Looking up Featured

9:47am EDT July 22, 2002

The rumpled old man, his long beard matted to the gray tattered blanket around him, almost blended into the doorway as I strolled casually past him on Forbes Avenue with my young son that Christmas Eve.

I hadn’t even noticed him or the cup of change in front of him.

It was my son’s first trip into Pittsburgh, and I wanted him to fully experience the blend of music, frigid air and the mad rush of last-minute shoppers like me running around like panicked elves. I dragged him by the hand up and down each street, showing him the holiday window displays.

I pointed out the landmarks and tall buildings, and I shared some history about the region. We rode the escalators and bought gifts. In all of this Christmasy excitement, I almost caught myself singing “Silver Bells” as we glided through this fair and festive city.

But I never saw that old man.

We rushed right past him and on down Forbes to Wood Street when my son finally tugged on my hand to stop me.

“Why is that man sitting there like that?” Adam asked, pointing to the weathered old man in the doorway, sitting hopelessly on a piece of cardboard. This was the first time he had ever seen a real beggar on the street.

“He has no place to live,” I told him matter-of-factly, “and he wants people to give him money.”

“But it’s Christmas,” Adam said. “You mean he doesn’t have anywhere to go on Christmas? No family of friends?”

“No,” I said. “He lives on the street.”

I pulled Adam forward. We had lots of shopping left to do, and we were running out of daylight. But he pulled me back and just stood there. Then he asked me the question of questions.

“Could we take him home with us tonight?” he asked. “Nobody should be alone like that on Christmas.”

I stood there speechless. He had just knocked the wind out of my pleasantly shallow Christmas experience. So I gave to Adam $5 to give to the man, and we went on our way.
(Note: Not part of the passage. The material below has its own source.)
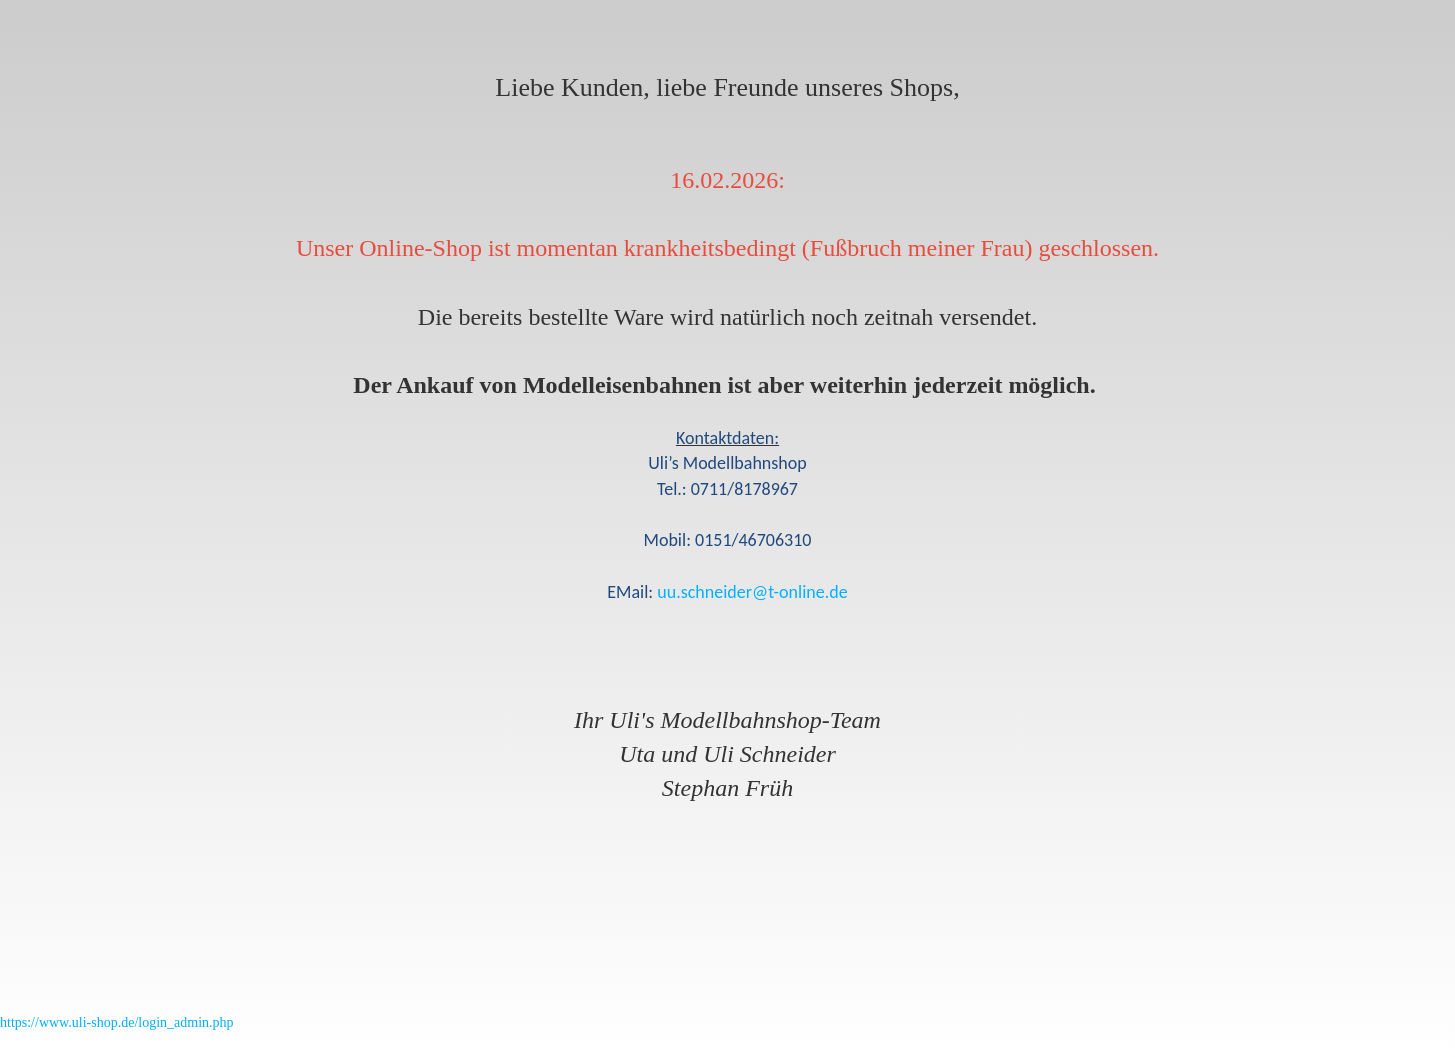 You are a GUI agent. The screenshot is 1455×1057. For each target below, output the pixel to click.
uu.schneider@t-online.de (752, 592)
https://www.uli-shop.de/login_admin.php (117, 1022)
I was too busy watching the sidewalk in front of me to look up long enough to notice this guy. I was too busy thinking about the experience I wanted to have and share with my son of downtown Pittsburgh, and of all the things I still had to do between then and Christmas Day.

My son got to experience Pittsburgh, alright, but not the Pittsburgh I wanted him to remember. But I was too focused and selfish to notice.

How many of us go through our business lives thinking about ourselves and the success of our companies, staying focused only on what remains in front of us? And we fail to look up long enough to see how we might contribute to the greater good.

Contributing to the economic vitality of this region certainly is part of it. But many people don’t bother. They figure someone else will reach out and mentor or invest or help set policy for the region’s economic future. They’re too busy managing their own companies, they say. They’ve got enough to do without worrying about getting involved in the region.

Those same people then grumble about how far behind this region is economically from similar cities. And they complain about the region’s shortcomings. In football, we call them armchair quarterbacks.

In this special issue, we have taken the time to identify 55 business, civic and government leaders, Pittsburgh’s Pacesetters, who are willing to give of their time, money and ideas to make Southwestern Pennsylvania a great place to live and do business. Many of them are doing it one person at a time. Some share their wisdom and experience with others. Some are using the wealth they have earned in this region to invest in the futures of other entrepreneurs. Still others are doing what they can to promote Pittsburgh to the region itself and to the rest of the world.

Then there are people like Jack Roseman, this month’s One On One interview, who offer up all of the above in a life dedicated to others in business. It took him a massive heart attack and doctors giving him one day to live to get the picture. But when he finally looked up from his life as a workaholic entrepreneur, he never looked back.

Twenty-seven years later, he’s still looking up, taking time to notice the people who need his help — and then helping them. That’s why I call him the Quintessential Pacesetter.

So what does it take to become a quintessential pacesetter? Wisdom that you’re willing to share, passion for life and for the region — and a compassion that forces you to take the time to look up and see who you can help today. But most of all it takes action. You can think about it all you want, but it’s your action that truly benefits the greater good.

In this issue, we’re talking about business and economic prosperity, but the same does apply for the greater good of humanity as well. If you make only one New Year’s resolution this year, make it this: To look up and contribute to the greater good of this region and its people.